Rather than attack the evidence which pertained to the theft by receiving charge, the defendant contends that because evidence of drug transactions involving persons associated with him was elicited at trial, notwithstanding the court's subsequent instruction excluding any such evidence from the jury's consideration, it was impossible for the jury to render an unbiased verdict. We disagree.
Generally, an error in the admission of evidence may be cured by withdrawing the evidence from the jury's consideration and instructing the jury to disregard it. Brown v. United States, 380 F.2d 477 (10th Cir. 1967), cert. denied, 390 U.S. 962 (1968); Maestas v. United States, 341 F.2d 493 (10th Cir. 1965); Johnson v. People, 80 P. 133, 33 Colo. 224 (1905). However, in People v. Goldsberry, 181 Colo. 406, 410, 509 P.2d 801, 803 (1973), "where the evidence of guilt was not overwhelming," we held that a new trial was required when the admission of improper evidence was so prejudicial that "it [was] conceivable that but for its exposure, the jury [might] not have found the defendant guilty."

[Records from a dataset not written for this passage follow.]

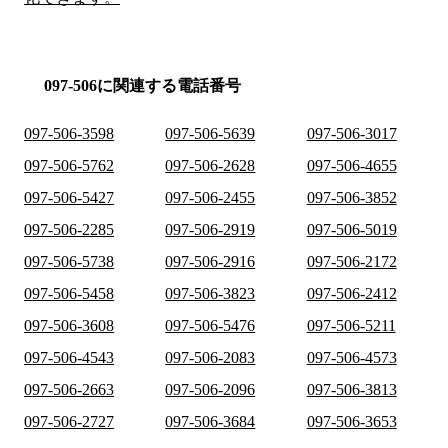
097-506に関連する電話番号
097-506-3598
097-506-5639
097-506-3017
097-506-5762
097-506-2628
097-506-4655
097-506-5427
097-506-2455
097-506-3852
097-506-2285
097-506-2919
097-506-5019
097-506-5738
097-506-2916
097-506-2172
097-506-5458
097-506-3823
097-506-2412
097-506-3608
097-506-5476
097-506-5211
097-506-4543
097-506-2083
097-506-4573
097-506-2663
097-506-2096
097-506-3813
097-506-2727
097-506-3684
097-506-3653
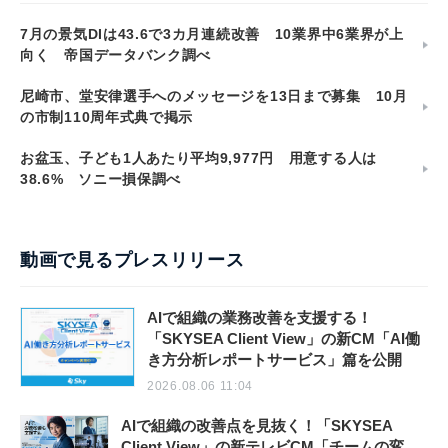
7月の景気DIは43.6で3カ月連続改善 10業界中6業界が上
向く 帝国データバンク調べ
尼崎市、堂安律選手へのメッセージを13日まで募集 10月
の市制110周年式典で掲示
お盆玉、子ども1人あたり平均9,977円 用意する人は
38.6% ソニー損保調べ
動画で見るプレスリリース
AIで組織の業務改善を支援する！
「SKYSEA Client View」の新CM「AI働
き方分析レポートサービス」篇を公開
2026.08.06 11:04
AIで組織の改善点を見抜く！「SKYSEA
Client View」の新テレビCM「チームの変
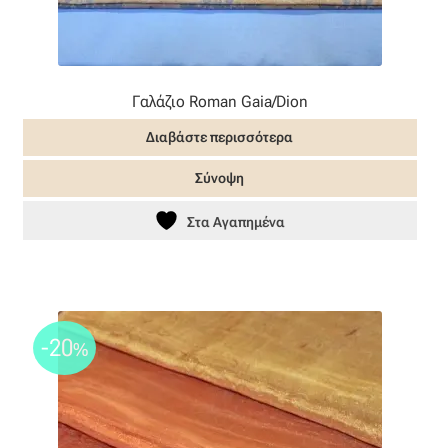
Γαλάζιο Roman Gaia/Dion
Διαβάστε περισσότερα
Σύνοψη
Στα Αγαπημένα
-20
%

Here, the evidence of guilt was overwhelming. Moreover, the stricken evidence related to prior instances of drug transactions, not to prior instances of theft by receiving. Finally, the trial court's curative instruction was clear, unambiguously mandating that the jury not consider for any purpose the testimony pertaining to the transactions and events that occurred on January 29 and February 18, 1981. Because of the overwhelming evidence against the defendant as to the crime of theft by receiving, we hold the trial court's curative instruction, which withdrew certain evidence from the jury's consideration and directed the jury in strong and definite language to disregard that evidence, was sufficient to insure that the jury render an unbiased verdict.
Judgment affirmed.
JUSTICE DUBOFSKY does not participate.
JUSTICE LOHR dissents, and CHIEF JUSTICE QUINN joins in the dissent.